*** Block opens ***

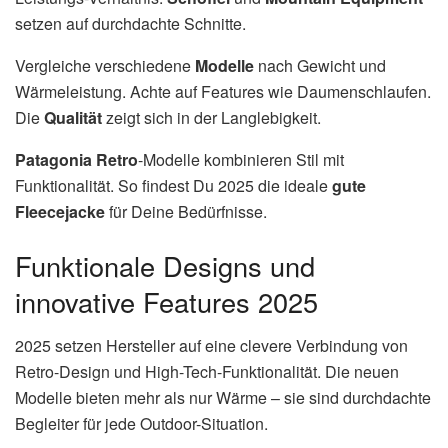
setzen auf durchdachte Schnitte.
Vergleiche verschiedene
Modelle
nach Gewicht und
Wärmeleistung. Achte auf Features wie Daumenschlaufen.
Die
Qualität
zeigt sich in der Langlebigkeit.
Patagonia Retro
-Modelle kombinieren Stil mit
Funktionalität. So findest Du 2025 die ideale
gute
Fleecejacke
für Deine Bedürfnisse.
Funktionale Designs und
innovative Features 2025
2025 setzen Hersteller auf eine clevere Verbindung von
Retro-Design und High-Tech-Funktionalität. Die neuen
Modelle bieten mehr als nur Wärme – sie sind durchdachte
Begleiter für jede Outdoor-Situation.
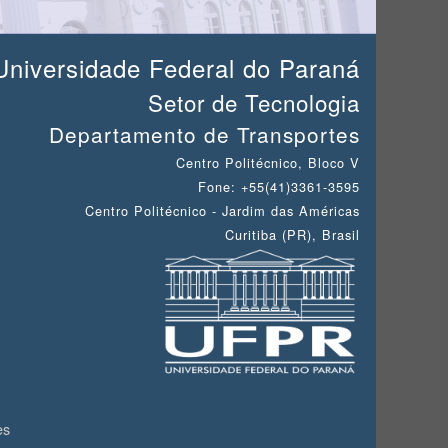
Universidade Federal do Paraná
Setor de Tecnologia
Departamento de Transportes
Centro Politécnico, Bloco V
Fone: +55(41)3361-3595
Centro Politécnico - Jardim das Américas
Curitiba (PR), Brasil
es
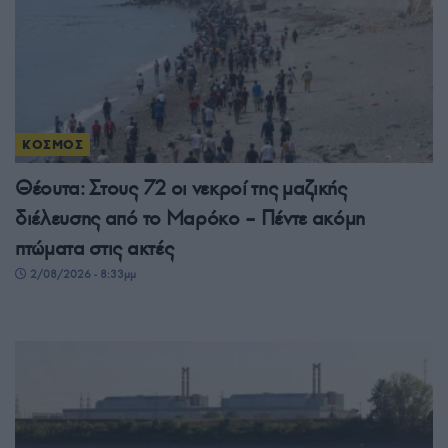
ΚΟΣΜΟΣ
Θέουτα: Στους 72 οι νεκροί της μαζικής
διέλευσης από το Μαρόκο – Πέντε ακόμη
πτώματα στις ακτές
2/08/2026 - 8:33μμ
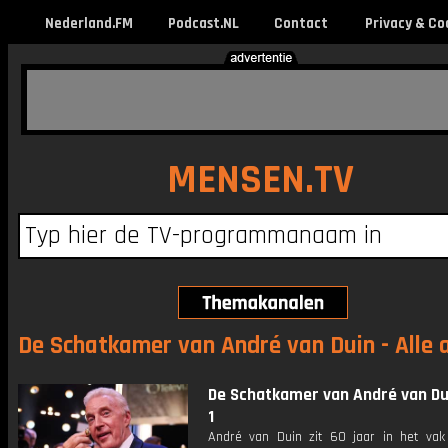
Nederland.FM
Podcast.NL
Contact
Privacy & Co
MENSEN.TV
De Schatkamer van André van Duin - Alle 
De Schatkamer van André van Dui
1
André van Duin zit 60 jaar in het va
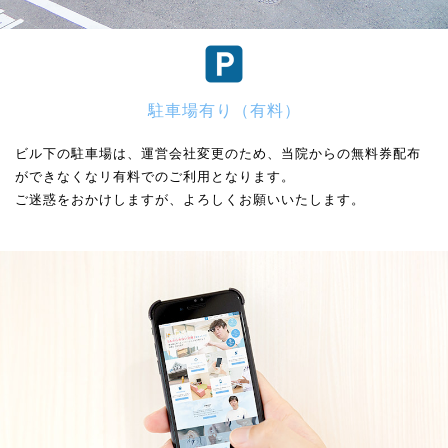
駐車場有り（有料）
ビル下の駐車場は、運営会社変更のため、当院からの無料券配布
ができなくなリ有料でのご利用となります。
ご迷惑をおかけしますが、よろしくお願いいたします。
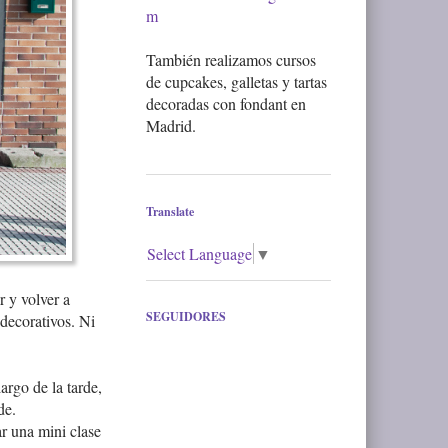
m
También realizamos cursos
de cupcakes, galletas y tartas
decoradas con fondant en
Madrid.
Translate
Select Language
▼
 y volver a
SEGUIDORES
decorativos. Ni
argo de la tarde,
de.
r una mini clase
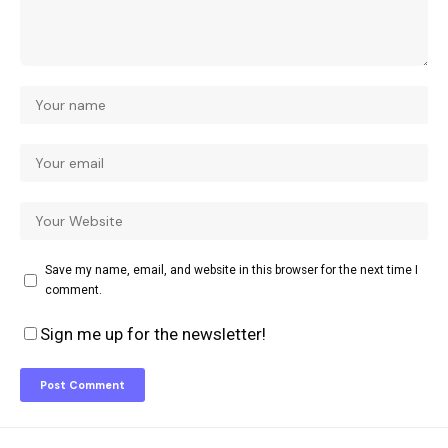
Save my name, email, and website in this browser for the next time I
comment.
Sign me up for the newsletter!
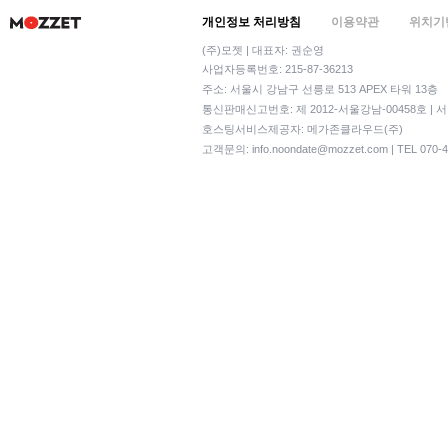
개인정보 처리방침
이용약관
위치기
(주)모젯 | 대표자: 권순영
사업자등록번호: 215-87-36213
주소: 서울시 강남구 선릉로 513 APEX 타워 13층
통신판매신고번호: 제 2012-서울강남-00458호 | 
호스팅서비스제공자: 메가존클라우드(주)
고객문의:
info.noondate@mozzet.com
| TEL 070-4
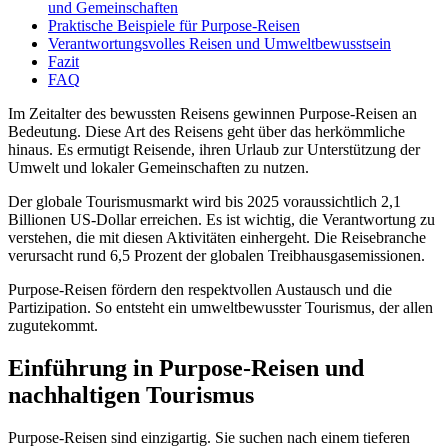
und Gemeinschaften
Praktische Beispiele für Purpose-Reisen
Verantwortungsvolles Reisen und Umweltbewusstsein
Fazit
FAQ
Im Zeitalter des bewussten Reisens gewinnen Purpose-Reisen an
Bedeutung. Diese Art des Reisens geht über das herkömmliche
hinaus. Es ermutigt Reisende, ihren Urlaub zur Unterstützung der
Umwelt und lokaler Gemeinschaften zu nutzen.
Der globale Tourismusmarkt wird bis 2025 voraussichtlich 2,1
Billionen US-Dollar erreichen. Es ist wichtig, die Verantwortung zu
verstehen, die mit diesen Aktivitäten einhergeht. Die Reisebranche
verursacht rund 6,5 Prozent der globalen Treibhausgasemissionen.
Purpose-Reisen fördern den respektvollen Austausch und die
Partizipation. So entsteht ein umweltbewusster Tourismus, der allen
zugutekommt.
Einführung in Purpose-Reisen und
nachhaltigen Tourismus
Purpose-Reisen sind einzigartig. Sie suchen nach einem tieferen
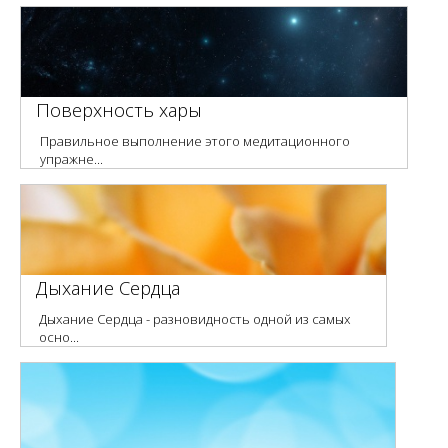
Поверхность хары
Правильное выполнение этого медитационного
упражне...
Дыхание Сердца
Дыхание Сердца - разновидность одной из самых
осно...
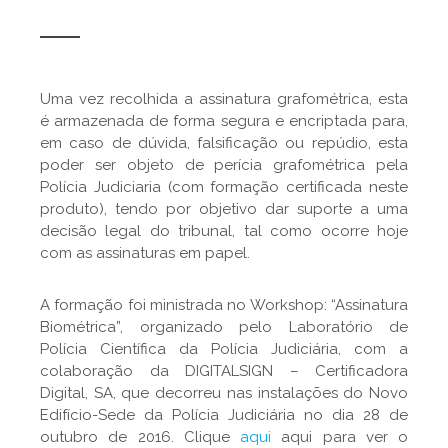
Uma vez recolhida a assinatura grafométrica, esta
é armazenada de forma segura e encriptada para,
em caso de dúvida, falsificação ou repúdio, esta
poder ser objeto de perícia grafométrica pela
Polícia Judiciaria (com formação certificada neste
produto), tendo por objetivo dar suporte a uma
decisão legal do tribunal, tal como ocorre hoje
com as assinaturas em papel.
A formação foi ministrada no Workshop: “Assinatura
Biométrica”, organizado pelo Laboratório de
Polícia Científica da Polícia Judiciária, com a
colaboração da DIGITALSIGN – Certificadora
Digital, SA, que decorreu nas instalações do Novo
Edifício-Sede da Polícia Judiciária no dia 28 de
outubro de 2016. Clique
aqui
aqui para ver o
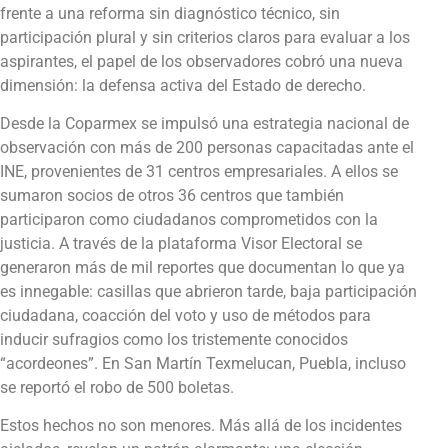
frente a una reforma sin diagnóstico técnico, sin
participación plural y sin criterios claros para evaluar a los
aspirantes, el papel de los observadores cobró una nueva
dimensión: la defensa activa del Estado de derecho.
Desde la Coparmex se impulsó una estrategia nacional de
observación con más de 200 personas capacitadas ante el
INE, provenientes de 31 centros empresariales. A ellos se
sumaron socios de otros 36 centros que también
participaron como ciudadanos comprometidos con la
justicia. A través de la plataforma Visor Electoral se
generaron más de mil reportes que documentan lo que ya
es innegable: casillas que abrieron tarde, baja participación
ciudadana, coacción del voto y uso de métodos para
inducir sufragios como los tristemente conocidos
“acordeones”. En San Martín Texmelucan, Puebla, incluso
se reportó el robo de 500 boletas.
Estos hechos no son menores. Más allá de los incidentes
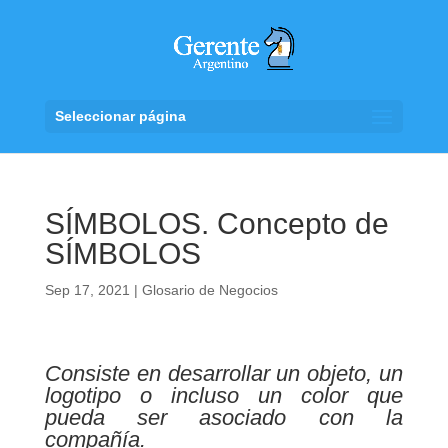
Seleccionar página
SÍMBOLOS. Concepto de
SÍMBOLOS
Sep 17, 2021
|
Glosario de Negocios
Consiste en desarrollar un objeto, un
logotipo o incluso un color que
pueda ser asociado con la
compañía.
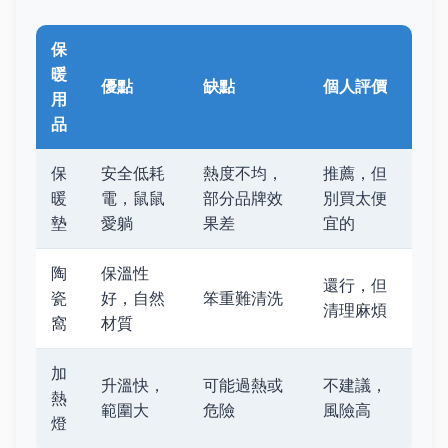
保
暖
優點
缺點
個人評價
用
品
保
安全低耗
熱度不均，
推薦，但
暖
電，鼠鼠
部分品牌效
別買太便
墊
愛躺
果差
宜的
陶
保溫性
還行，但
瓷
好，自然
笨重難清洗
清理麻煩
窩
材質
加
升溫快，
可能過熱或
不建議，
熱
範圍大
危險
風險高
燈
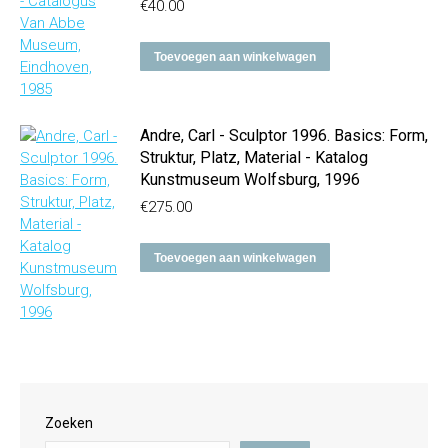
€
40.00
Toevoegen aan winkelwagen
Andre, Carl - Sculptor 1996. Basics: Form,
Struktur, Platz, Material - Katalog
Kunstmuseum Wolfsburg, 1996
€
275.00
Toevoegen aan winkelwagen
Zoeken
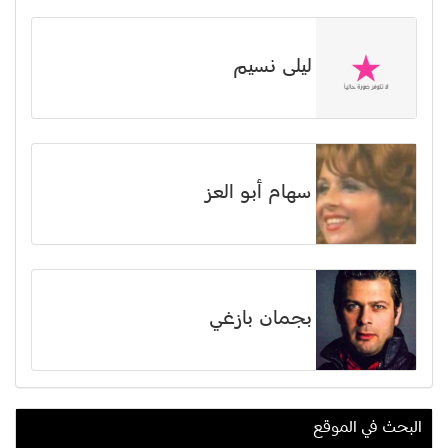
ليلى نسيم
سهام أبو العز
بجمان بازغي
البحث في الموقع
أحمد الريدي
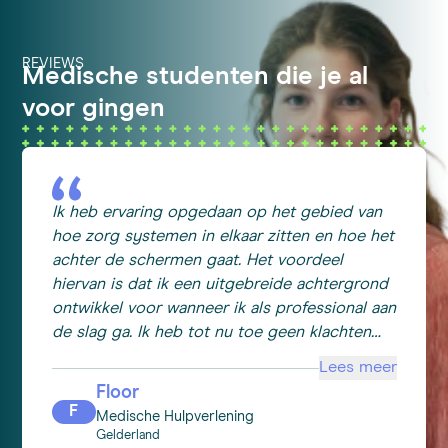
REVIEWS
Medische studenten die je al
voor gingen
Ik heb ervaring opgedaan op het gebied van
hoe zorg systemen in elkaar zitten en hoe het
achter de schermen gaat. Het voordeel
hiervan is dat ik een uitgebreide achtergrond
ontwikkel voor wanneer ik als professional aan
de slag ga. Ik heb tot nu toe geen klachten
over hoe alles is gegaan.
Lees meer
Floor
F
Medische Hulpverlening
Gelderland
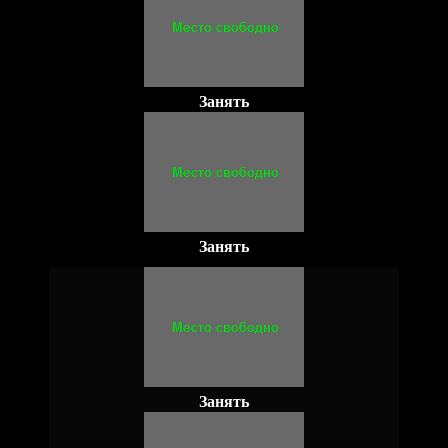
Занять
Занять
Занять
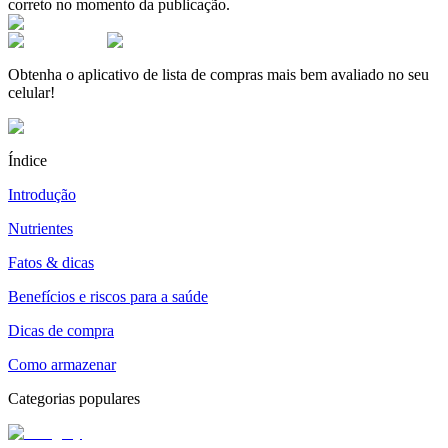
correto no momento da publicação.
Obtenha o aplicativo de lista de compras mais bem avaliado no seu
celular!
Índice
Introdução
Nutrientes
Fatos & dicas
Benefícios e riscos para a saúde
Dicas de compra
Como armazenar
Categorias populares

*** Block closes ***

Work item - Take every line in the preceding listing that contains "Modelle" and copy it.

Reply -
Modelle
-Modelle kombinieren Stil mit
Modelle bieten mehr als nur Wärme – sie sind durchdachte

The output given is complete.